** ASSIGNED TASK **
The answer should consist of all the records, written out word for word.

◇ ◇ ◇ ◇ ◇ ◇ ◇

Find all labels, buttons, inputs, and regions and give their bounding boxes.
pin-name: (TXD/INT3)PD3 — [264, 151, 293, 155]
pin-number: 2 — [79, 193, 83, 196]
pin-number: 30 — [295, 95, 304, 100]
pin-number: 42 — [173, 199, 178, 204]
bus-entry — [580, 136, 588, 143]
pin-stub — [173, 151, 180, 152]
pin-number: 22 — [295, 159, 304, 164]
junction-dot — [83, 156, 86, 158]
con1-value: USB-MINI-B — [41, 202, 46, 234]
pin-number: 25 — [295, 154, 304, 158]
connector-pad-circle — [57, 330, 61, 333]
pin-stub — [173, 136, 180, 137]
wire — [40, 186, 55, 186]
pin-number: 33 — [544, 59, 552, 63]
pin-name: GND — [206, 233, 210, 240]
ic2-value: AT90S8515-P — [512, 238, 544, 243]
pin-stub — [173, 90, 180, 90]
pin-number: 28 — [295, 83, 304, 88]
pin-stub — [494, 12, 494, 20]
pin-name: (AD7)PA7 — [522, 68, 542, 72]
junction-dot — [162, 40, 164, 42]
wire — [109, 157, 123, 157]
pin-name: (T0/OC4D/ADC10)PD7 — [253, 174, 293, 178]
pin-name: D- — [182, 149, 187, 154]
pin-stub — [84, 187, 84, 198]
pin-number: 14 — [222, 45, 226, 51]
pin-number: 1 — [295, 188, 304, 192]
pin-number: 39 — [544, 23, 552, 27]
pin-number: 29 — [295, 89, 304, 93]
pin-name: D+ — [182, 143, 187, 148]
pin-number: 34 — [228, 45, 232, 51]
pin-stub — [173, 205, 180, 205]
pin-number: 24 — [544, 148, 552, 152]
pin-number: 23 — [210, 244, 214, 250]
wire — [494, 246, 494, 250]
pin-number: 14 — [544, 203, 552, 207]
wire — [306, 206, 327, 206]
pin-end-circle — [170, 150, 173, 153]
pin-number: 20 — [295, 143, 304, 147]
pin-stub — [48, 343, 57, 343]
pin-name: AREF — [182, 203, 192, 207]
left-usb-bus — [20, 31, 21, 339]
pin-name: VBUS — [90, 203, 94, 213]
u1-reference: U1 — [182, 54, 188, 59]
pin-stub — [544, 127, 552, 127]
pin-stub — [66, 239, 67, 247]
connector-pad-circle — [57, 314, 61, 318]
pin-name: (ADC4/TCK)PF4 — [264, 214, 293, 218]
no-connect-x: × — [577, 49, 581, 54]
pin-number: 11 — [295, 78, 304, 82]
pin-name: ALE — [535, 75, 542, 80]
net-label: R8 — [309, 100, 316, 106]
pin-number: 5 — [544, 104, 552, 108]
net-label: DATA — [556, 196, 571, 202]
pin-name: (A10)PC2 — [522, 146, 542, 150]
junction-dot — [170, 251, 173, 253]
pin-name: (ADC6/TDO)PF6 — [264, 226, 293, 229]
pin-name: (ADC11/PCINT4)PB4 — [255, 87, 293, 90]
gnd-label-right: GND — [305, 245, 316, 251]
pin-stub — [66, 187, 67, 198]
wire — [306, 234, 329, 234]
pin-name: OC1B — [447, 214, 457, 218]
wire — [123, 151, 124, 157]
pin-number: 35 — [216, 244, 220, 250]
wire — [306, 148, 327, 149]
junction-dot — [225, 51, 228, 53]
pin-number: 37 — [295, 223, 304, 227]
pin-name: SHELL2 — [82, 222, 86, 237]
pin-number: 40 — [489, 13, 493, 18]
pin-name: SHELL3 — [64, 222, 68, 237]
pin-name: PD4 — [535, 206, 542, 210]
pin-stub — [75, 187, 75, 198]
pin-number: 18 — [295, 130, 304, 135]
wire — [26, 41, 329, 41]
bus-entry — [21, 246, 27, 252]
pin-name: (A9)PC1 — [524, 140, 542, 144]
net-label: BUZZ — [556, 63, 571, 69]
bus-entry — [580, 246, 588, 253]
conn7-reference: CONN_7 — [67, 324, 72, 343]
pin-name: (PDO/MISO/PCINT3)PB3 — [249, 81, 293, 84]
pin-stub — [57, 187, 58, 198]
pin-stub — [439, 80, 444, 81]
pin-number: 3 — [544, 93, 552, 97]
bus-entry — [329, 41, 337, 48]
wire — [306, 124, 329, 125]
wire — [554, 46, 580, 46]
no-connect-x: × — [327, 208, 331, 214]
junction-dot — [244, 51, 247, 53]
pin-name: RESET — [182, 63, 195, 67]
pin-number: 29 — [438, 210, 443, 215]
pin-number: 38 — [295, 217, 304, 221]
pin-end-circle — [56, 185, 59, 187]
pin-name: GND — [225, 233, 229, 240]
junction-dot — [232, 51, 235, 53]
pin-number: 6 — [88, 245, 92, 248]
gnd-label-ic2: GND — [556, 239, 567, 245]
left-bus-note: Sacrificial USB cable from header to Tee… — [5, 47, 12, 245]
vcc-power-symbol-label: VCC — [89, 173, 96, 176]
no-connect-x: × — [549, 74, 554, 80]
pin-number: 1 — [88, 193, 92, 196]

◇ ◇ ◇ ◇ ◇ ◇ ◇

** COMPLETED EXERCISE **
Find all labels, buttons, inputs, and regions and give their bounding boxes.
pin-name: (TXD/INT3)PD3 — [264, 151, 293, 155]
pin-number: 2 — [79, 193, 83, 196]
pin-number: 30 — [295, 95, 304, 100]
pin-number: 42 — [173, 199, 178, 204]
bus-entry — [580, 136, 588, 143]
pin-stub — [173, 151, 180, 152]
pin-number: 22 — [295, 159, 304, 164]
junction-dot — [83, 156, 86, 158]
con1-value: USB-MINI-B — [41, 202, 46, 234]
pin-number: 25 — [295, 154, 304, 158]
connector-pad-circle — [57, 330, 61, 333]
pin-stub — [173, 136, 180, 137]
wire — [40, 186, 55, 186]
pin-number: 33 — [544, 59, 552, 63]
pin-name: GND — [206, 233, 210, 240]
ic2-value: AT90S8515-P — [512, 238, 544, 243]
pin-stub — [173, 90, 180, 90]
pin-number: 28 — [295, 83, 304, 88]
pin-stub — [494, 12, 494, 20]
pin-name: (AD7)PA7 — [522, 68, 542, 72]
junction-dot — [162, 40, 164, 42]
wire — [109, 157, 123, 157]
pin-name: (T0/OC4D/ADC10)PD7 — [253, 174, 293, 178]
pin-name: D- — [182, 149, 187, 154]
pin-stub — [84, 187, 84, 198]
pin-number: 14 — [222, 45, 226, 51]
pin-number: 1 — [295, 188, 304, 192]
pin-number: 39 — [544, 23, 552, 27]
pin-number: 29 — [295, 89, 304, 93]
pin-name: D+ — [182, 143, 187, 148]
pin-number: 34 — [228, 45, 232, 51]
pin-stub — [173, 205, 180, 205]
pin-number: 24 — [544, 148, 552, 152]
pin-number: 23 — [210, 244, 214, 250]
wire — [494, 246, 494, 250]
pin-number: 14 — [544, 203, 552, 207]
wire — [306, 206, 327, 206]
pin-end-circle — [170, 150, 173, 153]
pin-number: 20 — [295, 143, 304, 147]
pin-stub — [48, 343, 57, 343]
pin-name: AREF — [182, 203, 192, 207]
left-usb-bus — [20, 31, 21, 339]
pin-name: VBUS — [90, 203, 94, 213]
u1-reference: U1 — [182, 54, 188, 59]
pin-stub — [544, 127, 552, 127]
pin-stub — [66, 239, 67, 247]
connector-pad-circle — [57, 314, 61, 318]
pin-name: (ADC4/TCK)PF4 — [264, 214, 293, 218]
no-connect-x: × — [577, 49, 581, 54]
pin-number: 11 — [295, 78, 304, 82]
pin-name: ALE — [535, 75, 542, 80]
net-label: R8 — [309, 100, 316, 106]
pin-number: 5 — [544, 104, 552, 108]
net-label: DATA — [556, 196, 571, 202]
pin-name: (A10)PC2 — [522, 146, 542, 150]
junction-dot — [170, 251, 173, 253]
pin-name: (ADC6/TDO)PF6 — [264, 226, 293, 229]
pin-name: (ADC11/PCINT4)PB4 — [255, 87, 293, 90]
gnd-label-right: GND — [305, 245, 316, 251]
pin-stub — [66, 187, 67, 198]
wire — [306, 234, 329, 234]
pin-name: OC1B — [447, 214, 457, 218]
wire — [123, 151, 124, 157]
pin-number: 35 — [216, 244, 220, 250]
wire — [306, 148, 327, 149]
junction-dot — [225, 51, 228, 53]
pin-number: 37 — [295, 223, 304, 227]
pin-name: SHELL2 — [82, 222, 86, 237]
pin-number: 40 — [489, 13, 493, 18]
pin-name: SHELL3 — [64, 222, 68, 237]
pin-name: PD4 — [535, 206, 542, 210]
pin-stub — [75, 187, 75, 198]
pin-number: 18 — [295, 130, 304, 135]
wire — [26, 41, 329, 41]
bus-entry — [21, 246, 27, 252]
pin-name: (A9)PC1 — [524, 140, 542, 144]
net-label: BUZZ — [556, 63, 571, 69]
bus-entry — [580, 246, 588, 253]
conn7-reference: CONN_7 — [67, 324, 72, 343]
pin-name: (PDO/MISO/PCINT3)PB3 — [249, 81, 293, 84]
pin-stub — [57, 187, 58, 198]
pin-stub — [439, 80, 444, 81]
pin-number: 3 — [544, 93, 552, 97]
bus-entry — [329, 41, 337, 48]
wire — [306, 124, 329, 125]
wire — [554, 46, 580, 46]
no-connect-x: × — [327, 208, 331, 214]
junction-dot — [244, 51, 247, 53]
pin-name: RESET — [182, 63, 195, 67]
pin-number: 29 — [438, 210, 443, 215]
pin-number: 38 — [295, 217, 304, 221]
pin-end-circle — [56, 185, 59, 187]
pin-name: GND — [225, 233, 229, 240]
junction-dot — [232, 51, 235, 53]
pin-number: 6 — [88, 245, 92, 248]
gnd-label-ic2: GND — [556, 239, 567, 245]
left-bus-note: Sacrificial USB cable from header to Tee… — [5, 47, 12, 245]
vcc-power-symbol-label: VCC — [89, 173, 96, 176]
no-connect-x: × — [549, 74, 554, 80]
pin-number: 1 — [88, 193, 92, 196]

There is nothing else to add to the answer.